The first few lines of the “Value” section for the function lm() are as follows:

lm returns an object of class "lm" or for multiple responses of class c("mlm", "lm") .

The functions summary and anova are used to obtain and print a summary and analysis of variance table of the results. The generic accessor functions coefficients, effects, fitted.values, and residuals extract various useful features of the value returned by lm.

An object of class "lm" is a list containing at least the following components:

  • coefficients a named vector of coefficients

  • residuals the residuals, that is response minus fitted values.

Some Other Optional Sections

Following the “Value” section, there may be other sections giving more information.
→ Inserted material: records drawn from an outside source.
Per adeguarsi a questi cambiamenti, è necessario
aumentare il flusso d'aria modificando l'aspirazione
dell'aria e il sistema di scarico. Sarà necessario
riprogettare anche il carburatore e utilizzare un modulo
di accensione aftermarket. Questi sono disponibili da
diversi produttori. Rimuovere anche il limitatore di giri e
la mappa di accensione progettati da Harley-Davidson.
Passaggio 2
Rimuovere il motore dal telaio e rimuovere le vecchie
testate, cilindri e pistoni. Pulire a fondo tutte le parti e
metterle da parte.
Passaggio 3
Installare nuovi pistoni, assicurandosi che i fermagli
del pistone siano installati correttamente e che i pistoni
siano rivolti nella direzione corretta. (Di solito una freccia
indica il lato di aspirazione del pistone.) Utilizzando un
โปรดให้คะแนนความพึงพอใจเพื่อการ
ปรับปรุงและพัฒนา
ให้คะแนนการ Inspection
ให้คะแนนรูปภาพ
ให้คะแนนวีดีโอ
For the function lm(), there are three other sections: “Using time series,” “Note,” and “Author(s).” Some sections for other functions might be “Warning,” “Source,” or other headings.

References

The next section is called “References.” The “References” section gives references to books and articles related to the method, both for more information and for how the method was derived.

For the function lm(), the “References” section contains

Chambers, J. M. (1992) Linear models. Chapter 4 of Statistical Models in S eds J. M. Chambers and T. J. Hastie, Wadsworth & Brooks/Cole. Wilkinson, G. N. and Rogers, C. E. (1973). Symbolic descriptions of factorial models for analysis of variance. Applied Statistics, 22, 392–399. doi: 10.2307/2346786.

See Also

The section “See Also” follows the “References” section. The “See Also” section gives information about other functions related to the help page function(s). For the function lm(), the first three lines of the “See Also” section are the following:

summary.lm for summaries and anova.lm for the ANOVA table; aov for a different interface. The generic functions coef, effects, residuals, fitted, vcov. predict.lm (via predict) for prediction, including confidence and prediction intervals; confint for confidence intervals of parameters.
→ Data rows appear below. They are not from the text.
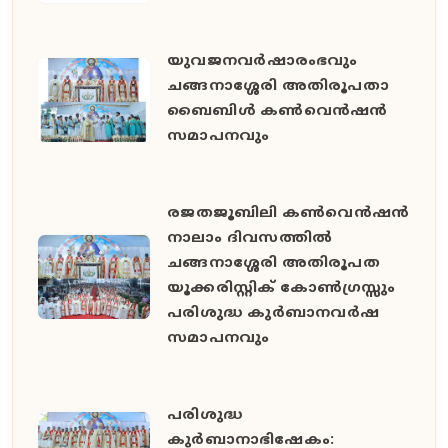
യുവജനവർഷാരംഭവും
ചങ്ങനാശ്ശേരി അതിരൂപതാ
ബൈബിൾ കൺവെൻഷൻ
സമാപനവും
രജതജൂബിലി കൺവെൻഷൻ
നാലാം ദിവസത്തിൽ
ചങ്ങനാശ്ശേരി അതിരൂപത
യൂക്കരിസ്റ്റിക് കോൺഗ്രസ്സും
പരിശുദ്ധ കുർബാനവർഷ
സമാപനവും
പരിശുദ്ധ
കുർബാനാഭിഷേകം:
The “See Also” section is a good source for clues to functions related to the method the user is applying.

Examples

The final section, which most pages have, is “Examples.” The “Examples” section gives examples of the use of the function(s). Seeing actual examples of usage can be very helpful. From the help page of the function lm(), part of the example includes the following:

require(graphics) ## Annette Dobson (1990) "An Introduction to Generalized Linear Models". ## Page 9: Plant Weight Data. ctl <- c(4.17,5.58,5.18,6.11,4.50,4.61,5.17,4.53,5.33,5.14) trt <- c(4.81,4.17,4.41,3.59,5.87,3.83,6.03,4.89,4.32,4.69) group <- gl(2, 10, 20, labels = c("Ctl","Trt")) weight <- c(ctl, trt) lm.D9 <- lm(weight ~ group) lm.D90 <- lm(weight ~ group - 1) # omitting intercept anova(lm.D9) summary(lm.D90)

In this example, the structure of a formula is shown rather than explained. Some of the functions that operate on an object of class lm are also shown. Since the package graphics is loaded by default, the call to require(graphics) would not normally be necessary.